Now to start our experiment, all we need to do is create a HashMap of different sizes (1, 10, 100… 10000000), shielding the capacity expansion, the code is as follows:

static void test(int mapSize) { HashMap<Key, Integer> map = new HashMap<Key,Integer>(mapSize); for (int i = 0; i < mapSize; ++i) { map.put(Keys.of(i), i); } long beginTime = System.nanoTime(); For (int I = 0; i < mapSize; i++) { map.get(Keys.of(i)); } long endTime = System.nanoTime(); System.out.println(endTime - beginTime); } public static void main(String[] args) { for(int i=10; i<= 1000 0000; i*= 10){ test(i); }}Copy the code

To calculate the average getKey time, we iterate over all the get methods, calculate the total time, divide by the number of keys, and calculate an average, mainly for comparison. Absolute values can be affected by many environmental factors. The results are as follows:

According to the observation test results, JDK1.8’s performance is more than 15% higher than JDK1.7, and even more than 100% in some size areas.
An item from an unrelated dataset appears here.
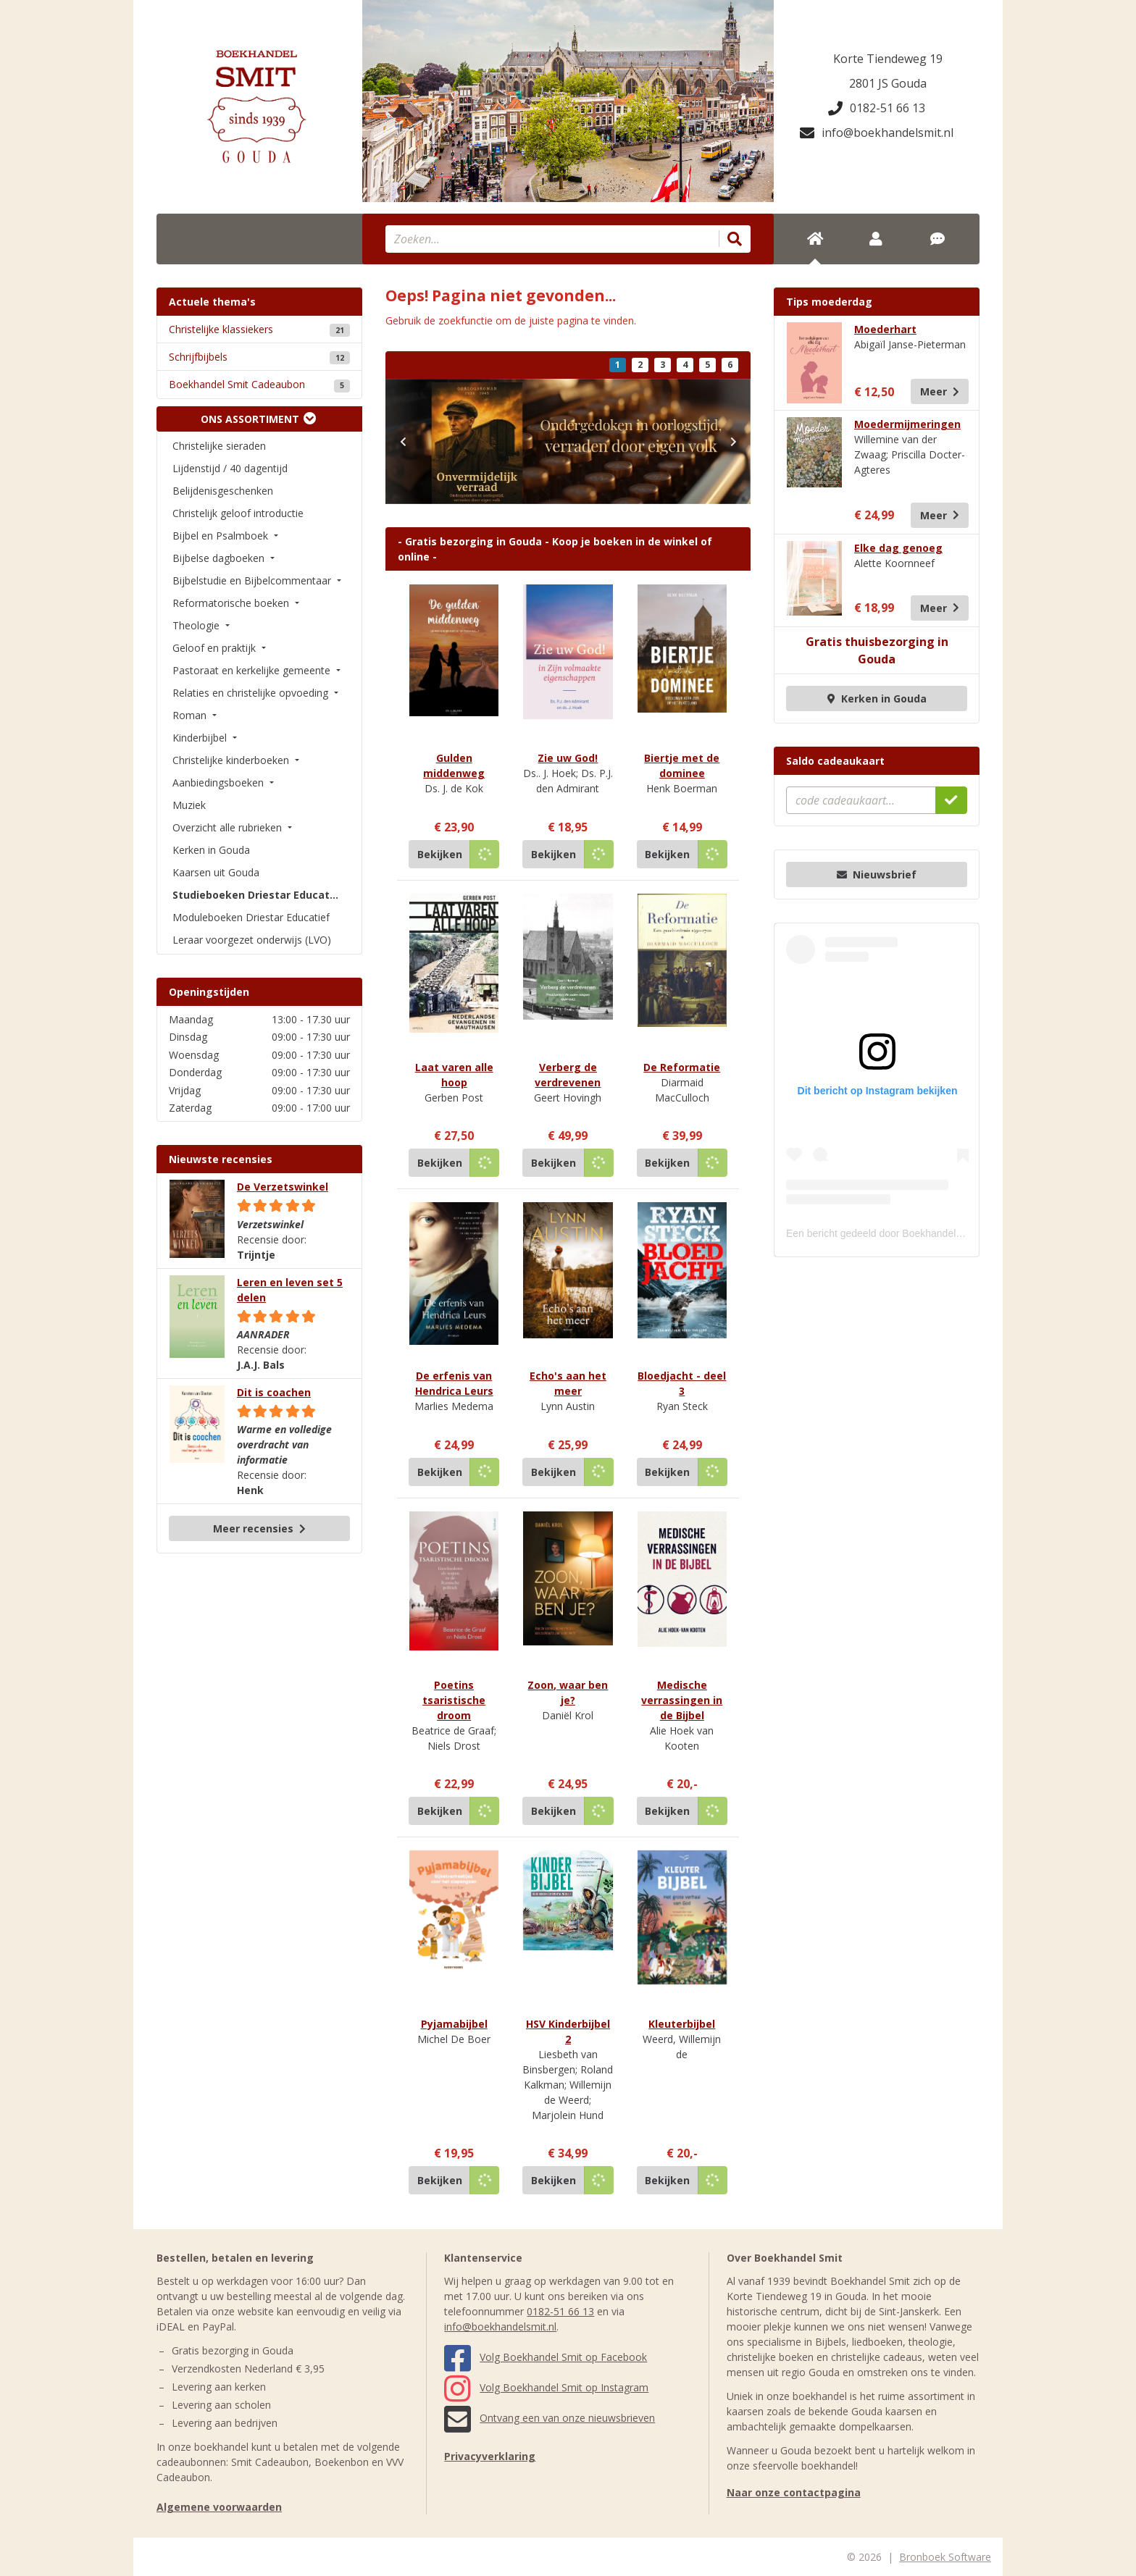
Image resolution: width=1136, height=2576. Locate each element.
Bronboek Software (945, 2557)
Since the Hash algorithm is uniform, the effect of red-black tree introduced in JDK1.8 is not obvious. Let’s look at the case where the Hash algorithm is not uniform.

Hash is extremely uneven

Let’s say we have another very bad Key, and all of their instances return the same hashCode value. This is the worst case scenario for using HashMap. The code is modified as follows:

class Key implements Comparable<Key> { //... @Override public int hashCode() { return 1; }}Copy the code

The main method is still executed, and the result is shown in the following table:

As can be seen from the results in the table, with the increase of size, the time spent on JDK1.7 tends to increase, while JDK1.8 tends to decrease significantly and shows a steady logarithmic growth. When a linked list becomes too long, the HashMap dynamically replaces it with a red-black tree, which reduces the time complexity from O(n) to O(logn). The time taken by a uniform hash algorithm is obviously different from that taken by an uneven hash algorithm. A comparison between the two cases illustrates the importance of a good hash algorithm.
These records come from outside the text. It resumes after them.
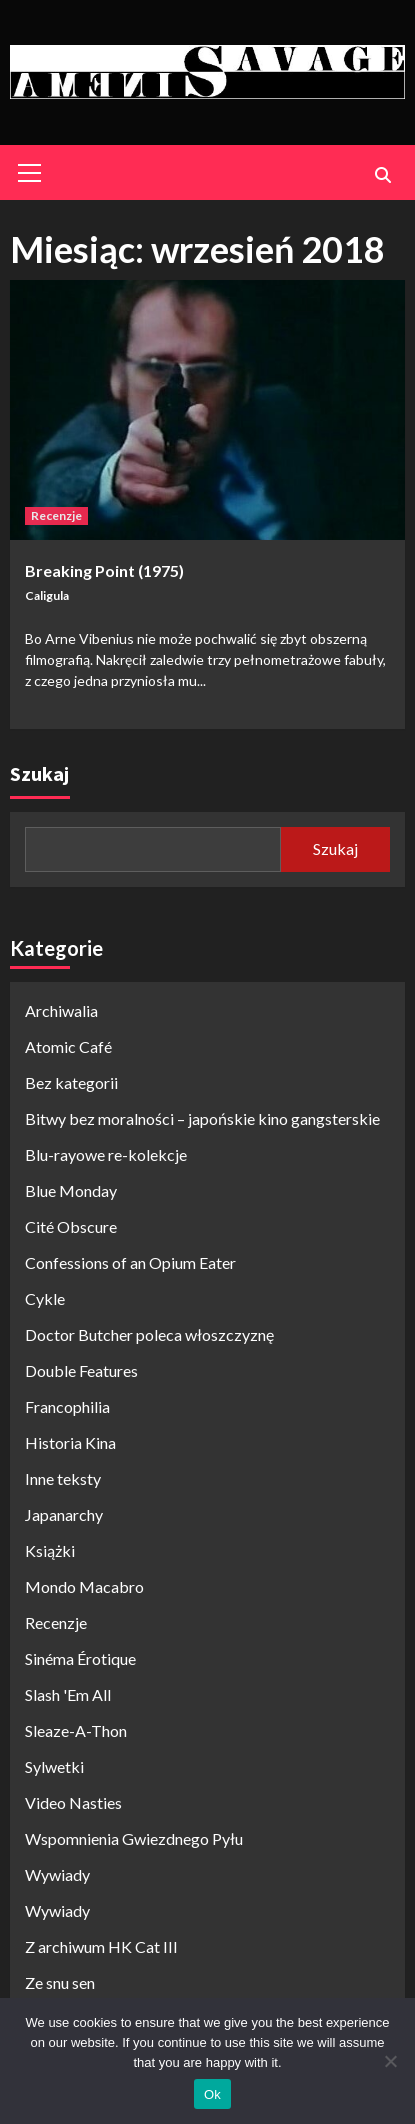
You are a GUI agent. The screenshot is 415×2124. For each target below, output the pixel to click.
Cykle (45, 1298)
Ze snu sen (60, 1982)
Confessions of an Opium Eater (130, 1262)
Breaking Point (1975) (104, 570)
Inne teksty (63, 1478)
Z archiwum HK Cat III (101, 1946)
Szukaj (39, 773)
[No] (390, 2061)
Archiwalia (61, 1010)
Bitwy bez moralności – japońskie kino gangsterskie (202, 1118)
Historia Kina (70, 1442)
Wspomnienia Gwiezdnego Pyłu (134, 1838)
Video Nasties (73, 1802)
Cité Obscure (71, 1226)
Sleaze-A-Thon (76, 1730)
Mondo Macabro (84, 1586)
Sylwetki (54, 1766)
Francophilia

Test environment: CPU: 2.2 GHz Intel Core I7, memory: 16 GB 1600 MHz DDR3, SSD, default JVM parameters, and running 64-bit OS X 10.10.1.

summary

  1. Scaling is a particularly performance intensive operation, so when using a HashMap, programmers estimate the size of the map and give it a rough value during initialization to avoid frequent scaling of the map.
  2. The load factor can be modified and can be greater than 1, but it is not recommended to change it unless the situation is very special.
  3. HashMap is not thread-safe. Do not operate HashMap simultaneously in a concurrent environment. ConcurrentHashMap is recommended.
  4. The introduction of red-black trees in JDK1.8 greatly optimizes the performance of HashMap.
  5. If you haven’t upgraded JDK1.8 yet, start upgrading now. The performance improvements of HashMap are just the tip of the iceberg for JDK1.8.

reference

  1. JDK1.7 & JDK1.8 source code.
  2. CSDN Blog channel, HashMap Multithreaded Dead-loop problem, 2014.
  3. Red and black Alliance, Java class set framework HashMap(JDK1.8) source analysis, 2015.
  4. CSDN blog channel, give you an introduction to red black trees, 2010.
  5. Java Code Geeks, HashMap performance improvements in Java 8,2014.
  6. Importnew, danger! Using mutable objects as keys in a HashMap, 2014.
  7. CSDN Blog channel, why the general hashtable bucket number will take a prime number, 2013.